Data extracted from a collection:

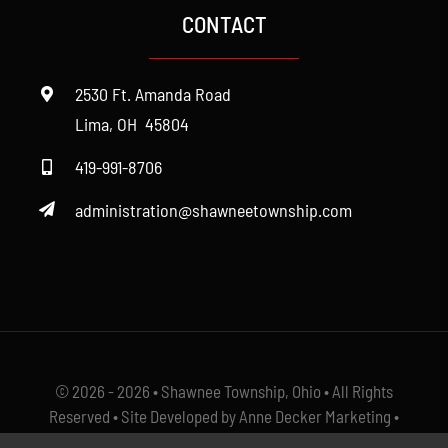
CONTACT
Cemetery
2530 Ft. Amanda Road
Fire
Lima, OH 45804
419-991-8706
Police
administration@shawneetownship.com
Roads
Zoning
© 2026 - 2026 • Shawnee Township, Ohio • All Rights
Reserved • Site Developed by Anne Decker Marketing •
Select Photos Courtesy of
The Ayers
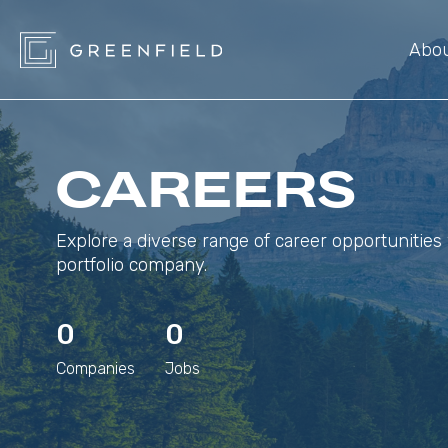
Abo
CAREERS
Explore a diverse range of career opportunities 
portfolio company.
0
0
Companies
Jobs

==

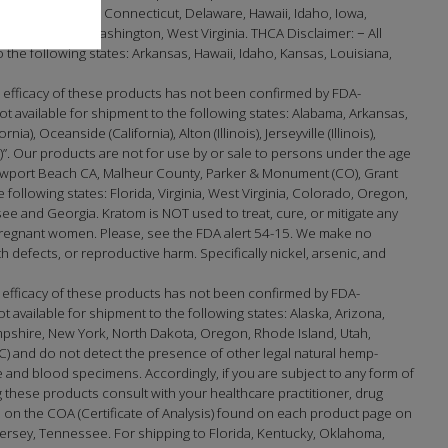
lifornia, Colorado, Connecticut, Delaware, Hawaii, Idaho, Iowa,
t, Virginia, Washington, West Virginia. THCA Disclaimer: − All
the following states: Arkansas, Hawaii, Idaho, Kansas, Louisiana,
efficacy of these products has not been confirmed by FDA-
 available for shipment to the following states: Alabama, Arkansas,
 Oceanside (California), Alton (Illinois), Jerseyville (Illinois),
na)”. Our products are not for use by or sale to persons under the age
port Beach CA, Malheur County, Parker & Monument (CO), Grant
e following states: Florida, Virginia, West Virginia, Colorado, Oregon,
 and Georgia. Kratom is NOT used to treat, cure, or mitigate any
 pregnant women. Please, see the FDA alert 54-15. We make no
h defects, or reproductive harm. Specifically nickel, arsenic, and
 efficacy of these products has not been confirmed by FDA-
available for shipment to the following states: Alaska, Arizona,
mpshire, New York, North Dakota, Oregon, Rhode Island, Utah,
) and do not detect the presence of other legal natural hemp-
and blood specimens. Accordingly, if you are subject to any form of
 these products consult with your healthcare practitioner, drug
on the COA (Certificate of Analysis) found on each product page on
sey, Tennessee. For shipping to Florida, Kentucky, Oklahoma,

--

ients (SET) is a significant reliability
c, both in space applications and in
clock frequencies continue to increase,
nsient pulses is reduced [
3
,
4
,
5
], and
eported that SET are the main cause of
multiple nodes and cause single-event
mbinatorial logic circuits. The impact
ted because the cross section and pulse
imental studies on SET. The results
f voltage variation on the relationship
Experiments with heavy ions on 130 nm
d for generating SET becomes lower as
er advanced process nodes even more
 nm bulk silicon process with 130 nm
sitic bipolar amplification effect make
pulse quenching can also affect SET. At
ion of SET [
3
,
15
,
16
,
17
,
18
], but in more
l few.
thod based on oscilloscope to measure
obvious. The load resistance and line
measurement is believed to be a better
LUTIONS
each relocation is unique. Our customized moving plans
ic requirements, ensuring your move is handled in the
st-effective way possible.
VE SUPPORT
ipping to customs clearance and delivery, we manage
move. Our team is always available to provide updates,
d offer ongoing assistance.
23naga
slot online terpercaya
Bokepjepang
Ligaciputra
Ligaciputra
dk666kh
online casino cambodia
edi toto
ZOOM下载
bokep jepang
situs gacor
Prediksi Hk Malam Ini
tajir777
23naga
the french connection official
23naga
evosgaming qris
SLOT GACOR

**TASK BRIEF:**
Find the number of lines in the data above that contain "Hawaii". Please give that number alone.

**ANSWER TO THE EXERCISE:**
2